Goal of the exercise: When the line with "eal will be a feat in itself." appears below, start repeating lines exactly, and keep going through the line with "letter a month from the"; add nothing outside that span.

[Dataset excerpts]
==========
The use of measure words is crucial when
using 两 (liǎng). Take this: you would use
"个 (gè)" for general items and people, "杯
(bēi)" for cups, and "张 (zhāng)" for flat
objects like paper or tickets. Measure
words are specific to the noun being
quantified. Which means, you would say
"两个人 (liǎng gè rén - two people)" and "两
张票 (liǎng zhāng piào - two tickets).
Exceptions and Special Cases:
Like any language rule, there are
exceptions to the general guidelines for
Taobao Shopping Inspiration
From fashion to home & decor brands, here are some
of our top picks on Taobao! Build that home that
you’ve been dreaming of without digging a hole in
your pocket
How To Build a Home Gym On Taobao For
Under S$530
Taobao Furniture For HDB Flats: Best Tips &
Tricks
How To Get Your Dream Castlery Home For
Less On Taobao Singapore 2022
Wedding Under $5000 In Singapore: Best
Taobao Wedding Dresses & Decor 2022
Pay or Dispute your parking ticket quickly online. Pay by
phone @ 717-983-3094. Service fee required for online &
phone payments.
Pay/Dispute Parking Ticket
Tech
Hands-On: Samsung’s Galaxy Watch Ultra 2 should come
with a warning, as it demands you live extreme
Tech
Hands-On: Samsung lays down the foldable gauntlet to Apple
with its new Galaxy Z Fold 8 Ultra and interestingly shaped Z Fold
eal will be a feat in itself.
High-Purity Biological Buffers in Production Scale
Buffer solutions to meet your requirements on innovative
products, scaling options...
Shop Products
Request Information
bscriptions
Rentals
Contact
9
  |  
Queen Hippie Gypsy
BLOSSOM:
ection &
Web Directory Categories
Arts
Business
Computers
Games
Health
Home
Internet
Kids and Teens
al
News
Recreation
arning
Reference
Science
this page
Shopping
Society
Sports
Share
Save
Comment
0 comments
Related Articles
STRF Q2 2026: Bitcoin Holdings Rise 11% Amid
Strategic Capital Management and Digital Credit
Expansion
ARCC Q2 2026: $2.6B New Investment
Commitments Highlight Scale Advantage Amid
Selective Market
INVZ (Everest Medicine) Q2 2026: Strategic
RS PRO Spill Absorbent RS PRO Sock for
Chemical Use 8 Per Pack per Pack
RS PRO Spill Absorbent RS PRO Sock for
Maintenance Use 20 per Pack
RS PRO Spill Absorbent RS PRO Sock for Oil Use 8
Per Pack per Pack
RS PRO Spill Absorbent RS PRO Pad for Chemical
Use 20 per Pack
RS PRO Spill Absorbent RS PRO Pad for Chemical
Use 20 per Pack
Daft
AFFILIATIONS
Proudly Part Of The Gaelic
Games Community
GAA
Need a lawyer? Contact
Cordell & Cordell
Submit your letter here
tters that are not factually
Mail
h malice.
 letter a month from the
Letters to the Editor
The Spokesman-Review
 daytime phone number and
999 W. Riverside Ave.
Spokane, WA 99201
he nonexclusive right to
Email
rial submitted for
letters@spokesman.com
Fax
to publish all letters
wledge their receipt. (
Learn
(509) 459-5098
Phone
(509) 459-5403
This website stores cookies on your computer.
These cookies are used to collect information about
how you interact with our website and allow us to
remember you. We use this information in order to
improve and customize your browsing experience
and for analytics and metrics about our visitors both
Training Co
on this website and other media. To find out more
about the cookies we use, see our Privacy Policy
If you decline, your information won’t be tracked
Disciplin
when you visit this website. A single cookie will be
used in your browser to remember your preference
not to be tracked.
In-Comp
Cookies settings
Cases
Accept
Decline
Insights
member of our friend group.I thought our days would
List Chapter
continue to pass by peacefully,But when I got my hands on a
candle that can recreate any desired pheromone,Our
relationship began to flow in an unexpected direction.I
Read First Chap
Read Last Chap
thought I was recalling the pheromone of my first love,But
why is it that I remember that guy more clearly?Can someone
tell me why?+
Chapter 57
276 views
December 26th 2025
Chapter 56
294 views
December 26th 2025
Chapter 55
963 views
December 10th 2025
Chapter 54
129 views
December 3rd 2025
==========
Result:
eal will be a feat in itself.
High-Purity Biological Buffers in Production Scale
Buffer solutions to meet your requirements on innovative
products, scaling options...
Shop Products
Request Information
bscriptions
Rentals
Contact
9
  |  
Queen Hippie Gypsy
BLOSSOM:
ection &
Web Directory Categories
Arts
Business
Computers
Games
Health
Home
Internet
Kids and Teens
al
News
Recreation
arning
Reference
Science
this page
Shopping
Society
Sports
Share
Save
Comment
0 comments
Related Articles
STRF Q2 2026: Bitcoin Holdings Rise 11% Amid
Strategic Capital Management and Digital Credit
Expansion
ARCC Q2 2026: $2.6B New Investment
Commitments Highlight Scale Advantage Amid
Selective Market
INVZ (Everest Medicine) Q2 2026: Strategic
RS PRO Spill Absorbent RS PRO Sock for
Chemical Use 8 Per Pack per Pack
RS PRO Spill Absorbent RS PRO Sock for
Maintenance Use 20 per Pack
RS PRO Spill Absorbent RS PRO Sock for Oil Use 8
Per Pack per Pack
RS PRO Spill Absorbent RS PRO Pad for Chemical
Use 20 per Pack
RS PRO Spill Absorbent RS PRO Pad for Chemical
Use 20 per Pack
Daft
AFFILIATIONS
Proudly Part Of The Gaelic
Games Community
GAA
Need a lawyer? Contact
Cordell & Cordell
Submit your letter here
tters that are not factually
Mail
h malice.
 letter a month from the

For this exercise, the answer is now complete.